**What you need to do**
Copy out each line containing "roteador" from the entries below.

Document layout analysis data:
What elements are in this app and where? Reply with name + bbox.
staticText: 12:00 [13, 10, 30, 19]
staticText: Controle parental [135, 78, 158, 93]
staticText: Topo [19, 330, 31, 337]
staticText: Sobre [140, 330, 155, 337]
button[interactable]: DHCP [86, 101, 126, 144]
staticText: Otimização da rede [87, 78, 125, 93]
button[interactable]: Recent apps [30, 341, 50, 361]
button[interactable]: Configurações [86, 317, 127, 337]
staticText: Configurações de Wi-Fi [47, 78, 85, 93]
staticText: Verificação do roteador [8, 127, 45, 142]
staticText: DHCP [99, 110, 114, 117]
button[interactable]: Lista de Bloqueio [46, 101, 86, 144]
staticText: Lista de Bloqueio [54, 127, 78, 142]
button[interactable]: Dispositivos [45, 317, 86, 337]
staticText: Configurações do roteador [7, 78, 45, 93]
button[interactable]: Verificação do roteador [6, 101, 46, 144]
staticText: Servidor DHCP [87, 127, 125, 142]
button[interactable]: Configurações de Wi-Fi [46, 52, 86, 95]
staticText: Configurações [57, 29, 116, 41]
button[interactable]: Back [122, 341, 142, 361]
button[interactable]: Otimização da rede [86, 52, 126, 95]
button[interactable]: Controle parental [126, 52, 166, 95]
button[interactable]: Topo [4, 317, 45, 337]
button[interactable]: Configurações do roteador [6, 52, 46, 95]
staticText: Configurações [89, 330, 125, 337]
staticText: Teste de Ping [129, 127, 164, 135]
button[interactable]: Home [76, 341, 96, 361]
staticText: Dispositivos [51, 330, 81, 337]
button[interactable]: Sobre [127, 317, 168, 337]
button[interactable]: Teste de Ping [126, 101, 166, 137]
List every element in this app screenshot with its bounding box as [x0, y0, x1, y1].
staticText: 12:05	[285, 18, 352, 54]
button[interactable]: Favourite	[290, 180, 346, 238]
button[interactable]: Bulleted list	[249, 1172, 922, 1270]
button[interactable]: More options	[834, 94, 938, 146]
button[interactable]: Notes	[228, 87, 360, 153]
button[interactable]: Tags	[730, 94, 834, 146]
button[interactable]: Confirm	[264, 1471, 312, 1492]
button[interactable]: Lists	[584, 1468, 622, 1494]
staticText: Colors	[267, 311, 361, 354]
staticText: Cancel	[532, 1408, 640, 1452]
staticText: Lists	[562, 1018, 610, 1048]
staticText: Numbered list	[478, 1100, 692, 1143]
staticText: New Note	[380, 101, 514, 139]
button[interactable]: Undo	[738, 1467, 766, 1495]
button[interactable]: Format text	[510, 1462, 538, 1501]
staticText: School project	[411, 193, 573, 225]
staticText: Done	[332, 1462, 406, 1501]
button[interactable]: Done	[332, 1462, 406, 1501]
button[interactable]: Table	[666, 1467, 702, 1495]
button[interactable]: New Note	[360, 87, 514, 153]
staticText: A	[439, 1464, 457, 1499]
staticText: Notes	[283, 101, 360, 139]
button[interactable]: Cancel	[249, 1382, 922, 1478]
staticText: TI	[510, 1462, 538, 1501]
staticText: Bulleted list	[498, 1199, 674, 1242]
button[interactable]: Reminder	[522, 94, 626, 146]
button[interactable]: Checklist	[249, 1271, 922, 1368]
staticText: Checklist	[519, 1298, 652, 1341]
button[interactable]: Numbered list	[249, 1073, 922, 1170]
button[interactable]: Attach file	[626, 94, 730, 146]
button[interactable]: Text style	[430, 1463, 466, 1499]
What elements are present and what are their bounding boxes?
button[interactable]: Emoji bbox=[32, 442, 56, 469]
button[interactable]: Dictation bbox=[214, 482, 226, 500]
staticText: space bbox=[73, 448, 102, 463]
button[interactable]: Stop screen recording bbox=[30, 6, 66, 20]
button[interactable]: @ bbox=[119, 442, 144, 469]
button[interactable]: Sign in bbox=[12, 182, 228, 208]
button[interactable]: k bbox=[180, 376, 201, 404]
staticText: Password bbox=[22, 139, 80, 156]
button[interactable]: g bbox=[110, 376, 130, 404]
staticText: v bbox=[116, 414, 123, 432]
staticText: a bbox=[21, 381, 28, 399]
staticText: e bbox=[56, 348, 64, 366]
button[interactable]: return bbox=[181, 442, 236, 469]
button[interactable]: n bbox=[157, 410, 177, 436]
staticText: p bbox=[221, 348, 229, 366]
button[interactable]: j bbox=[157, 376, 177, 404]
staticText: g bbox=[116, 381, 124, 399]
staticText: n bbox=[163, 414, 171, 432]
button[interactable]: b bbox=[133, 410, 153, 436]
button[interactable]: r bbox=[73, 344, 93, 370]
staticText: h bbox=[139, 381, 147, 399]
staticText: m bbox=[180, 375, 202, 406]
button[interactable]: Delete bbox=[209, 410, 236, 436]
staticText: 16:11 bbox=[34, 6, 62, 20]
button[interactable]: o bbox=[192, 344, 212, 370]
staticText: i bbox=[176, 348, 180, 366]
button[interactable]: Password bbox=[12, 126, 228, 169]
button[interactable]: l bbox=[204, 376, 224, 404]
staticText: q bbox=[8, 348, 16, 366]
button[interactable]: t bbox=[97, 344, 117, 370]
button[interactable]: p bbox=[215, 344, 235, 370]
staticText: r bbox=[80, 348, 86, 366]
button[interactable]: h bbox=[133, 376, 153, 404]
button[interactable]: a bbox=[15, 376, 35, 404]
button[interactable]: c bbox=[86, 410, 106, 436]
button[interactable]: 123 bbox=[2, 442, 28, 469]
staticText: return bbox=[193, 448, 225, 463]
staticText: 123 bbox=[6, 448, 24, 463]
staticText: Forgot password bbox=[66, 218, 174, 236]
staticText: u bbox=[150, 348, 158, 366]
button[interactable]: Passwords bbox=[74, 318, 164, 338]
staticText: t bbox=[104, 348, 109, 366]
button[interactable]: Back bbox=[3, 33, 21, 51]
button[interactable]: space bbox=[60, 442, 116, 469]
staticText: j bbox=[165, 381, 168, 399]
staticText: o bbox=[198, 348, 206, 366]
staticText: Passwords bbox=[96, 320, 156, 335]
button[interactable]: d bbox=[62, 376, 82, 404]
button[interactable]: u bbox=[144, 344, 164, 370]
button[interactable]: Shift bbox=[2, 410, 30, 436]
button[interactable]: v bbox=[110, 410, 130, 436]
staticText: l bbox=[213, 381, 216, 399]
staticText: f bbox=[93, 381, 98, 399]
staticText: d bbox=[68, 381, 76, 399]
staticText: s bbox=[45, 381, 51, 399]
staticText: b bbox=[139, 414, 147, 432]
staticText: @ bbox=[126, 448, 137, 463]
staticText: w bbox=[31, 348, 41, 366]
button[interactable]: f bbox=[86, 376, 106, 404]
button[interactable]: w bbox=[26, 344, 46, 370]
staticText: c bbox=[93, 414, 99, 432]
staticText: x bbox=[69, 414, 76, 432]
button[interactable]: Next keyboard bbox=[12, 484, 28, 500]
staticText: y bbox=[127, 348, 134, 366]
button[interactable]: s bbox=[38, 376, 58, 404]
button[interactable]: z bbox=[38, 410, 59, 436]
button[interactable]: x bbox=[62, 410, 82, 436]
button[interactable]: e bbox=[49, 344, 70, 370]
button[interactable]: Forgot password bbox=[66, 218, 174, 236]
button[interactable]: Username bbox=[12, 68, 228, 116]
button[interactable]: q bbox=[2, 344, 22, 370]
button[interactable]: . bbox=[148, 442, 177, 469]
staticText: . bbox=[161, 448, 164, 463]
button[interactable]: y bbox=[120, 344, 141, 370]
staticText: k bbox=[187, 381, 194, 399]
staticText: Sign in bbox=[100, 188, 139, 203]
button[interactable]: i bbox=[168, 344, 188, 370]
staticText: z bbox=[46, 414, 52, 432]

**Result**
staticText: Verificação do roteador [8, 127, 45, 142]
staticText: Configurações do roteador [7, 78, 45, 93]
button[interactable]: Verificação do roteador [6, 101, 46, 144]
button[interactable]: Configurações do roteador [6, 52, 46, 95]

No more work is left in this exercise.